- Sujru Sujru
- Coordinates: 29°26′46″N 77°41′31″E﻿ / ﻿29.44611°N 77.69194°E
- Country: India
- State: Uttar Pradesh
- District: Muzaffarnagar
- Tehsil: Muzaffarnagar

Government
- • Type: Gram Panchayat

Area
- • Total: 7.44 km^{2} (2.87 sq mi)
- Elevation: 248 m (814 ft)

Population (2011)
- • Total: 32,374
- • Density: 4,350/km^{2} (11,300/sq mi)

Languages
- • Common: Hindi
- Time zone: UTC+5:30 (IST)
- PIN: 251003
- STD code: 0131
- Vehicle registration: UP-12

= Sujru =

Village in Uttar Pradesh

Sujru, also known as Sujroo, is a village in the state of Uttar Pradesh. It is located on the outskirts of Muzaffarnagar, about 3 kilometres south of the city centre.
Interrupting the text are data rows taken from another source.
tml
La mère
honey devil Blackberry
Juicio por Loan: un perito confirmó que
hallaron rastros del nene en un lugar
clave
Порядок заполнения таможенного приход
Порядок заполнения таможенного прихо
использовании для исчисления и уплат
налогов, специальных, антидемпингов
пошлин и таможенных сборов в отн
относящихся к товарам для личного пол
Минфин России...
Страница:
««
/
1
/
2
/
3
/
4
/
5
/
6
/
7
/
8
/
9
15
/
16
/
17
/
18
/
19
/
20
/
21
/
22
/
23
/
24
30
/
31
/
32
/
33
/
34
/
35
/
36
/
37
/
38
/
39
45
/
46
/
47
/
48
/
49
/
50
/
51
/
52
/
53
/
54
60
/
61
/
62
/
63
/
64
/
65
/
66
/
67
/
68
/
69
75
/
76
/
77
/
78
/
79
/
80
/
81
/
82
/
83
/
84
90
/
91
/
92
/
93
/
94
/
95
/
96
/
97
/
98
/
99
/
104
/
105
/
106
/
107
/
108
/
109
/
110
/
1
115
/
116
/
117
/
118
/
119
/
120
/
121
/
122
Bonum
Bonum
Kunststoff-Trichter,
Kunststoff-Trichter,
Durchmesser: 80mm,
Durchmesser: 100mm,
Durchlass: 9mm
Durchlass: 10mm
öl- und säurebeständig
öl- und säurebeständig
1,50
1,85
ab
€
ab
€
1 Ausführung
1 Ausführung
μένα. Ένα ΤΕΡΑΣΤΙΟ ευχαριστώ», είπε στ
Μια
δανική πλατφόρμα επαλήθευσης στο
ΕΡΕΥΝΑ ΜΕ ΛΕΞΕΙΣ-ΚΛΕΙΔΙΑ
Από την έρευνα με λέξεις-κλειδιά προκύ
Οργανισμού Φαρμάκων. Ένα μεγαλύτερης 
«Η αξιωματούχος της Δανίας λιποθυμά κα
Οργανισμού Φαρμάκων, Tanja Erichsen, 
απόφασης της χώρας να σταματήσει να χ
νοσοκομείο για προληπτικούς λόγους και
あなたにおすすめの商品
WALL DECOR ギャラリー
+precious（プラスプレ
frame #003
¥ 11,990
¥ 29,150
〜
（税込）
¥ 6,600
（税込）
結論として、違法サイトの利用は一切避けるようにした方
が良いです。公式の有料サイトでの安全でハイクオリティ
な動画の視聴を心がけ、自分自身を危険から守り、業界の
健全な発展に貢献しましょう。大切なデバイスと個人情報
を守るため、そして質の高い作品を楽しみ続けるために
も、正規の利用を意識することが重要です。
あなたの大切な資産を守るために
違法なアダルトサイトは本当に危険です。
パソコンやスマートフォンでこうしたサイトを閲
The village had a population of 32,374 as of 2011.

== Geography ==
Sujru is located to the west of the Ganges River, with the National Highway 334 traversing through the village. It occupies an area of 744.22 hectares.

== Demographics ==
In the year 2011, the total population under Sujru was 32,374, in which males formed 52.57% of the total population and females formed 47.43%. Working population took up 27.33% of the total population. The literacy rate was 50.53%, in which 55.92% of the males and 44.57% of the females were literate.